La loi de finances pour 2015 a été publiée au Journal officiel du 30 décembre 2014. Malgré le contexte de crise budgétaire, le texte prévoit plusieurs mesures en faveur de l’immobilier. En se limitant aux plus notables, on peut citer :

  • la réforme, déjà applicable, de la taxation de la plus-value réalisée lors de la vente d’un terrain à bâtir ;
  • deux nouvelles exonérations de droits de donation pour « favoriser la libération du foncier constructible » ;
  • la transformation du dispositif d’investissement locatif « Duflot » en « Pinel » ;
  • l’extension du prêt à taux 0 % à l’ancien sous conditions ;
  • la mise en place d’un crédit d’impôt « pour la transition énergétique » plus performant que l’actuel crédit d’impôt en faveur du développement durable qui disparaîtra.

Ces mesures de lutte contre la crise du logement se combinent avec celles contenues dans la loi de finances rectificative pour 2014 publiée également le 30 décembre 2014.

Cette année, pas de surprise de dernière minute ; toutes les mesures principales concernant l'immobilier ont été validées par le Conseil constitutionnel.

Plus-values sur les terrains à bâtir : allègement d’impôt pour plus de ventes

La crise du logement s’explique en partie par la rareté et le coût du foncier ; l'un des objectifs du gouvernement est donc d’augmenter les surfaces à construire disponibles. Pour atteindre cet objectif, en plus de la mobilisation du foncier public, il est nécessaire que plus de terrains à bâtir détenus par les particuliers soient mis en vente. Or, la taxation de la plus-value a longtemps incité les propriétaires à conserver leurs terrains le plus longtemps possible pour être peu ou pas imposés. Pour « désinciter à la rétention foncière » la taxation est aujourd'hui réduite au moyen :

  • d’abattements pour durée de détention plus avantageux (les mêmes que pour les logements) ;
  • d’un abattement supplémentaire de 30 % (sauf si la vente a lieu entre proches).

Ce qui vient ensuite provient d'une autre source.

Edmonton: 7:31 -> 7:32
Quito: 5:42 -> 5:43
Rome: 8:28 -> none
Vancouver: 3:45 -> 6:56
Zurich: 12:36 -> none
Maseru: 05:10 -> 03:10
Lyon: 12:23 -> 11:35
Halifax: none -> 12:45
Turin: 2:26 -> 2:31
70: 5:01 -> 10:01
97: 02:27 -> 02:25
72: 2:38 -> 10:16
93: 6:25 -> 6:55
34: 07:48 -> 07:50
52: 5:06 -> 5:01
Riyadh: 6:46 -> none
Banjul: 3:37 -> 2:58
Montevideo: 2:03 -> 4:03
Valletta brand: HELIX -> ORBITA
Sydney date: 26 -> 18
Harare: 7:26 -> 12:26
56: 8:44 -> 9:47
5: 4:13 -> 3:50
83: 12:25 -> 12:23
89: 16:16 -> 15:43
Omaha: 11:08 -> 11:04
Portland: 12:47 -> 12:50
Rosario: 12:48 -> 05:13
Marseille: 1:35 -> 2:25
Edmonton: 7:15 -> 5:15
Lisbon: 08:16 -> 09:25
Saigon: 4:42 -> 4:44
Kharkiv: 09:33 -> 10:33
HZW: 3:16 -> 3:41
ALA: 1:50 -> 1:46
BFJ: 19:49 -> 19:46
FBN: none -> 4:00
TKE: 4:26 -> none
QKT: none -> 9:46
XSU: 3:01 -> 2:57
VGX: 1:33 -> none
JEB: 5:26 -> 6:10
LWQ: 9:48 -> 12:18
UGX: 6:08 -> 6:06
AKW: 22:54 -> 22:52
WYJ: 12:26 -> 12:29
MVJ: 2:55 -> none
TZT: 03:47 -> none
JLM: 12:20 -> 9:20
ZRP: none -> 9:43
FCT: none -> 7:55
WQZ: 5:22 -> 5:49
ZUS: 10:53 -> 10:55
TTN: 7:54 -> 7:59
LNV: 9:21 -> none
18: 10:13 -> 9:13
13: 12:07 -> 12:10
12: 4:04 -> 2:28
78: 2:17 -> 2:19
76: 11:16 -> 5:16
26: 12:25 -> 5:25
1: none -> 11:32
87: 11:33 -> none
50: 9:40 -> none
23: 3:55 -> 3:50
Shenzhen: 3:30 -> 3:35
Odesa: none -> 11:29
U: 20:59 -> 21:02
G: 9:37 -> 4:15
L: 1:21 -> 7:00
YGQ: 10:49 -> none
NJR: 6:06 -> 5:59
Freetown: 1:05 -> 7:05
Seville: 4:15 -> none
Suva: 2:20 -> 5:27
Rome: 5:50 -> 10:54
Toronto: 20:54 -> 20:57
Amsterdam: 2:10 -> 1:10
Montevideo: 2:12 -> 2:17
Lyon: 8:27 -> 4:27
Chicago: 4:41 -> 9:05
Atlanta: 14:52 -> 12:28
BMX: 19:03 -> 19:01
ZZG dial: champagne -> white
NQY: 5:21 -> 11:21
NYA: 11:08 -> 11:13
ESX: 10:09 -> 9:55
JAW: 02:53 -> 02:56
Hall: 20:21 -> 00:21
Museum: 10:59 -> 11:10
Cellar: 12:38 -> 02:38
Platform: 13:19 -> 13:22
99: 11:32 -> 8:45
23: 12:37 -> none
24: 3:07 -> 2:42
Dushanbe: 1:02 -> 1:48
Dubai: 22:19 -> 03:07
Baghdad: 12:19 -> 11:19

Si l’exonération totale n’est acquise qu’au bout de trente ans, comme précédemment, la réduction d’impôt offerte par la réforme est très conséquente. Reste à savoir si l’allègement sera suffisant pour créer le « choc d’offre » espéré...
Les particuliers qui ne vendront pas leurs terrains ne bénéficieront évidemment pas de ce coup de pouce...et pourront par ailleurs être surtaxés sous l'effet de la majoration de la taxe foncière prévue par la loi de finances rectificative publiée elle aussi en ce 30 décembre.

Pour calculer votre impôt selon ces nouvelles règles, vous pouvez utiliser notre calculette.

Les ventes concernées sont celles qui font l’objet d’un compromis de vente signé depuis le 1er septembre 2014, la loi de finances ayant été appliquée par anticipation.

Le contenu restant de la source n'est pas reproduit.